Strawberry, almond and lavender

At Maurits van der Vooren of restaurant Latour (*) we are treated to refined desserts, full of taste and controlled creativity.


  • Paztizz Tops®
  • Zallotti Blossom
  • Aclla Cress
  • red colored ball of white couverture
  • white strawberries
  • pomegranate juice
  • pomegranate
  • crèmeux of strawberry
  • strawberry sorbet
  • strawberry gel

For the strawberry meringue:

  • 100 g of water
  • 100 g strawberry coulis
  • 75 g of powdered sugar
  • 0.1 g of agar
  • 11 g of protein powder
  • 50 g of sugar

For the almond ice cream:

  • 350 g of milk
  • 200 g of cream
  • 150 g almond butter
  • 125 g of sugar
  • 160 g egg yolk
  • 1 tsp cortina

For the almond foam:

  • 350 g of milk
  • 200 g of cream
  • 120 g egg yolk
  • 200 g of sugar
  • lavender to taste
  • cortina
  • pinch of salt

For the strawberry mousse:

  • 250 g strawberry coulis
  • 50 g of powdered sugar
  • 7 g of leaf gelatin
  • 200 g of lumpy cream
  • lemon juice
  • strawberry syrup

For the pomegranate jelly:

  • 30 g raspberry syrup
  • 6 leaves of gelatin
  • 330 g of pomegranate syrup
  • pinch of citras

For the vanilla cream:

  • 400 g sour cream
  • 2 vanilla pods
  • 60 g powdered sugar
  • 20 g of olive oil
  • salt

For the lavender and almond biscuit:

  • 1 vanilla pod
  • 105 g egg yolk
  • 105 g of protein
  • 245 g of sugar
  • 1.2 g of purple dye
  • 190 g flour
  • 95 g of starch
  • 4.2 g baking powder


For the meringue, combine the water, coulis and powdered sugar with the agar, let it cool and beat lightly with the other ingredients. Spray in cap shapes and let dry.

For the ice, make a thickened composition and turbine. For the foam, make an anglaise of the milk, cream, yolk, sugar and lavender, let cool, blender smooth with the cortina and some salt and fill in a siphon, aerated with 2 cartridges.

For the mousse de coulis, heat with the sugar, dissolve the gelatin in it and let it cool. Fold in the cream and season with lemon juice and syrup. Fill in the desired form.

Make a jelly of all components and chop it up in small pieces. Beat the sour cream lightly with the vanilla and sugar and top with olive oil. Reserve cool. For the biscuit, beat the yolks with the vanilla marrow.

Beat the egg whites lightly with the sugar.
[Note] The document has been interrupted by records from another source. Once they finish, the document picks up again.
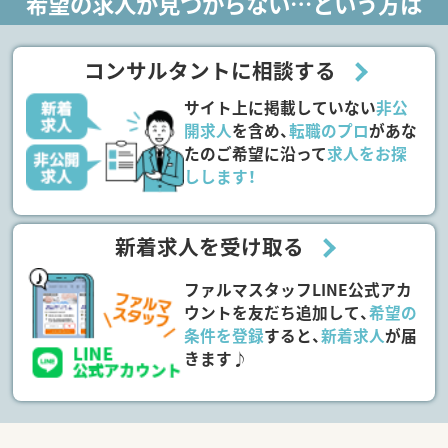
希望の求人が見つからない…という方は
コンサルタントに相談する
サイト上に掲載していない
非公
開求人
を含め、
転職のプロ
があな
たのご希望に沿って
求人をお探
しします！
新着求人を受け取る
ファルマスタッフLINE公式アカ
ウントを友だち追加して、
希望の
条件を登録
すると、
新着求人
が届
きます♪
Mix all dry substances. Mix the yolks and the egg white and gently fold in the dry mass. Color with the dye. Bake in the oven at 180°C, let it cool, break the biscuit and dry in the drying tower.
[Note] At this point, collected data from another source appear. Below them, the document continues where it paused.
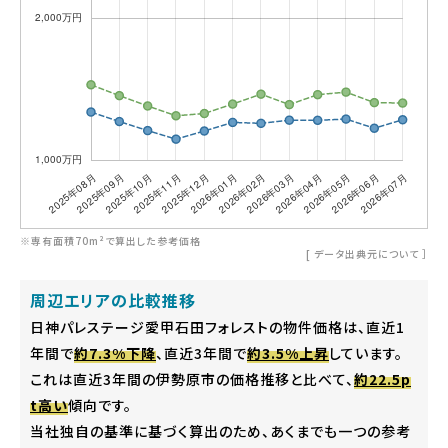
※専有面積70m²で算出した参考価格
[
データ出典元について
］
周辺エリアの比較推移
日神パレステージ愛甲石田フォレストの物件価格は、直近1
年間で
約7.3%下降
、直近3年間で
約3.5%上昇
しています。
これは直近3年間の伊勢原市の価格推移と比べて、
約22.5p
t高い
傾向です。
当社独自の基準に基づく算出のため、あくまでも一つの参考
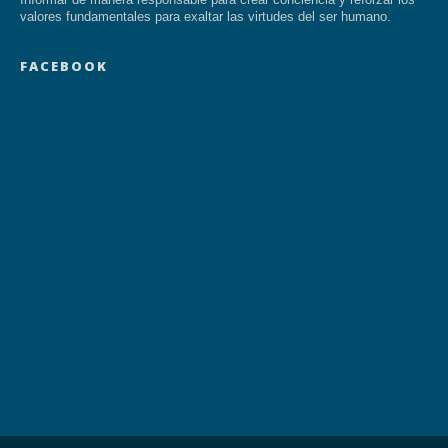
valores fundamentales para exaltar las virtudes del ser humano.
FACEBOOK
Fill the ball with the foam. Arrange strawberry slices, pomegranate and juice on the plate and add the other ingredients. Finally place the filled ball on top and garnish with the dried biscuit. Complete the dessert with the Koppert Cress specialties.


Latour Restaurant

Koningin Astrid Boulevard 5 - Noordwijk aan Zee
T 0031 71 365 11239

Recipe: Maurits van der Vooren
Source: Pâtisserie & Desserts - 46


In memoriam (10 October 1983 - 23 March 2021)
As a lasting memory of an inspiring collaboration.